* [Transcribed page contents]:

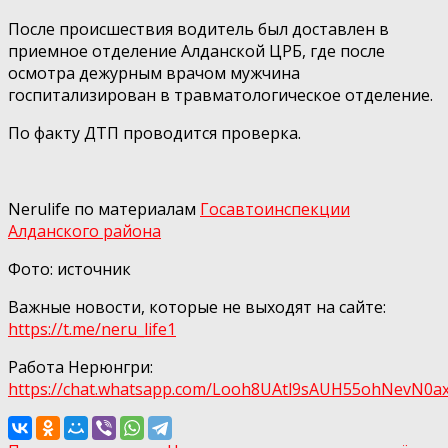
После происшествия водитель был доставлен в
приемное отделение Алданской ЦРБ, где после
осмотра дежурным врачом мужчина
госпитализирован в травматологическое отделение.
По факту ДТП проводится проверка.
Nerulife по материалам
Госавтоинспекции
Алданского района
Фото: источник
Важные новости, которые не выходят на сайте:
https://t.me/neru_life1
Работа Нерюнгри:
https://chat.whatsapp.com/Looh8UAtl9sAUH55ohNеvN0а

* [Exercise directions]:
Each record above is to be restated exactly, with its pictures removed from the copy.

* [Your response]:
После происшествия водитель был доставлен в
приемное отделение Алданской ЦРБ, где после
осмотра дежурным врачом мужчина
госпитализирован в травматологическое отделение.
По факту ДТП проводится проверка.
Nerulife по материалам
Госавтоинспекции
Алданского района
Фото: источник
Важные новости, которые не выходят на сайте:
https://t.me/neru_life1
Работа Нерюнгри:
https://chat.whatsapp.com/Looh8UAtl9sAUH55ohNеvN0а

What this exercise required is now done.